Les gros mots sont interdits, sauf en cas d'extrême nécessité. Un personnage peut jurer en se cognant le doigt avec un marteau; pas en voyant passer une fille. Idem pour la nudité de face, ce qui explique la sempiternelle serviette glissant le long des reins, dans un fondu artistique. Pas de violence, non plus. On ne doit jamais pointer un revolver sur la tête d'un comédien; mais toujours sur la poitrine, ça fait moins mal. Pour le reste, nos deux scénaristes font preuve d'une imagination débordante. Malgré quelques angoisses passagères devant la page blanche ou l'écran vide. «On se demande parfois ce qui va bien pouvoir arriver, on pense sans arrêt à tel ou tel personnage. Et on se parle tout le temps». Ils dévorent la presse, les romans, les nouveaux films. Et bénéficient des recherches de trois assistants de production, surtout pour les détails techniques. «J'écris la scène du viol, il fait l'autopsie. Nous avons fait faire des recherches à la police et auprès des médecins légistes pour connaître les termes précis utilisés par les personnages».

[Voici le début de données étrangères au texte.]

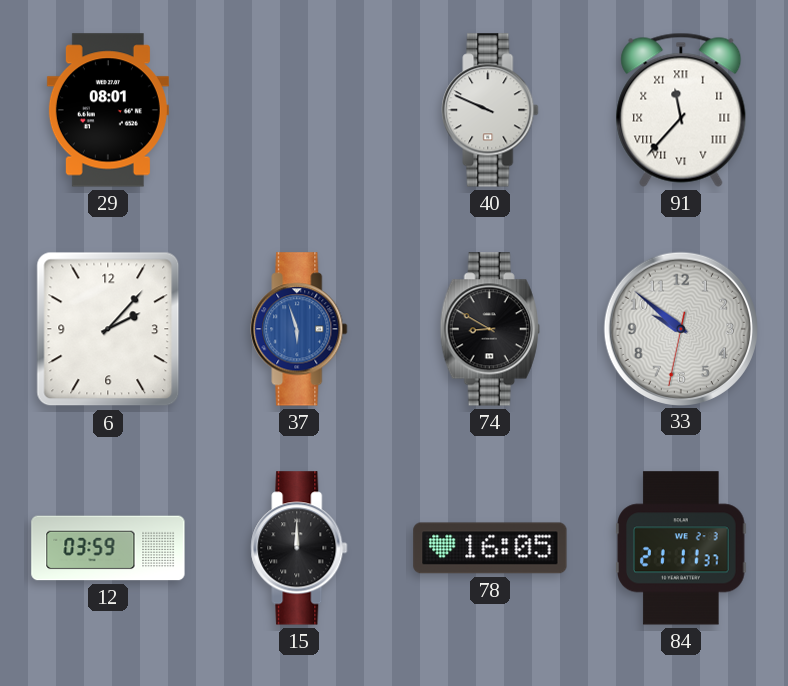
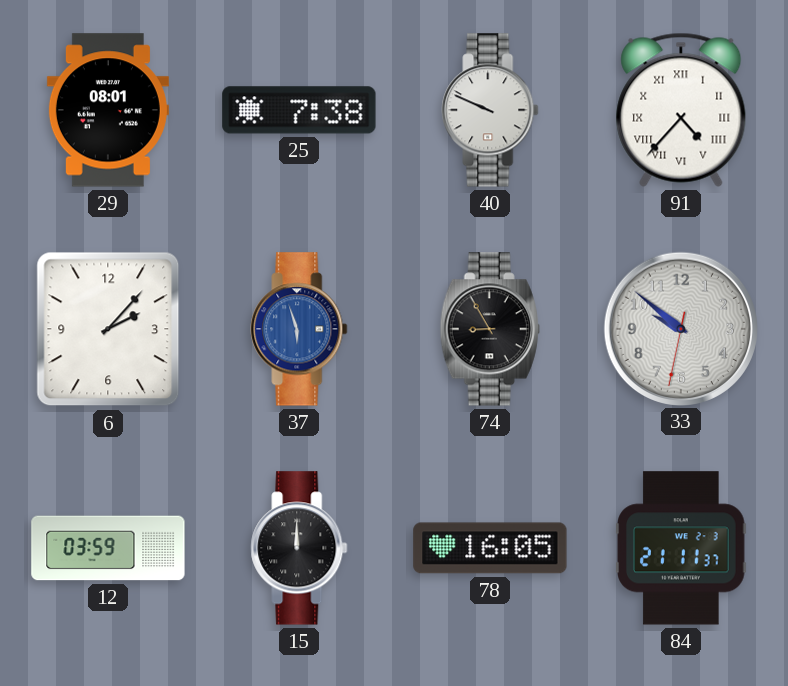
25: none -> 7:38
91: 11:37 -> 4:37
74: 8:50 -> 8:55
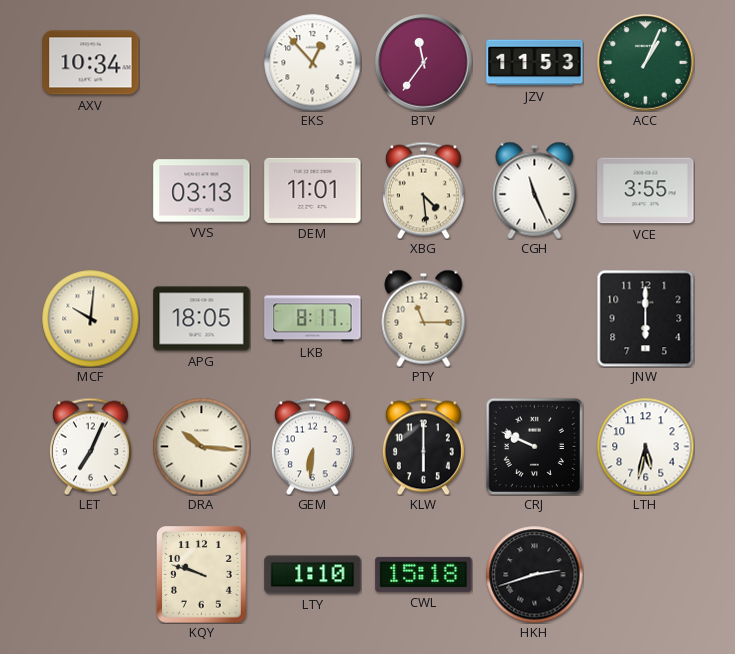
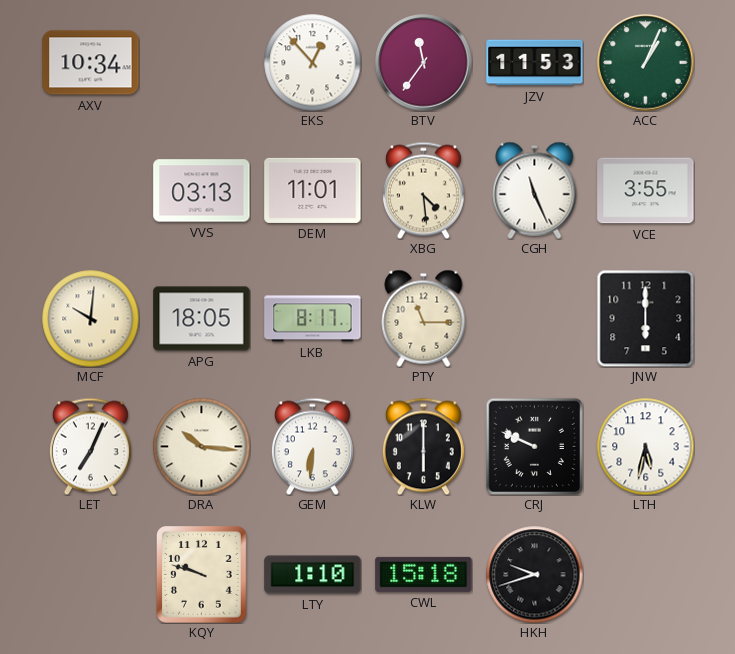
HKH: 2:42 -> 9:42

A condition de rester à Santa Barbara, plus ou moins autour de la famille Capwell, il peut se passer n'importe quoi. Anne et Charles ne se cachent pas d'écrire parfois des épisodes «à la manière de». Par exemple, pour Noël, un La Vie est Belle, façon Capra. A la fois hommage, imitation et parodie. Ou un Miracle sur la 34e  Rue. Il y a eu une Liaison Fatale; des gangs comme dans Colors... Avec six semaines de décalage entre l'écriture et la diffusion, Santa Barbara ressemble alors, mine de rien, à un magazine de société, commentant à sa manière les faits de l'époque. Anne aimerait aborder le problème des enfants de la guerre, de père américain et de mère vietnamienne. Le sujet lui fient à coeur. Pourquoi pas ? Elle a un contrat jusqu'en 1990. «C'est déprimant, je fais tous les jours une croix sur le mur !» Les deux scénaristes gagnent chacun entre 200 000 et un million de dollars par an (pas moyen d'en savoir plus). Sans compter les royalties sur les ventes à l'étranger, à l'origine de la grève qu'ils ont intégralement suivie. Ils connaissent aussi leurs limites. Et sauront, le moment venu, passer à autre chose. Sur ABC, Hôpital Central dure depuis des années. A raison d'une heure par jour, de 14h à 15h, du lundi au vendredi...

 

A lire : Charles Pratt Jr.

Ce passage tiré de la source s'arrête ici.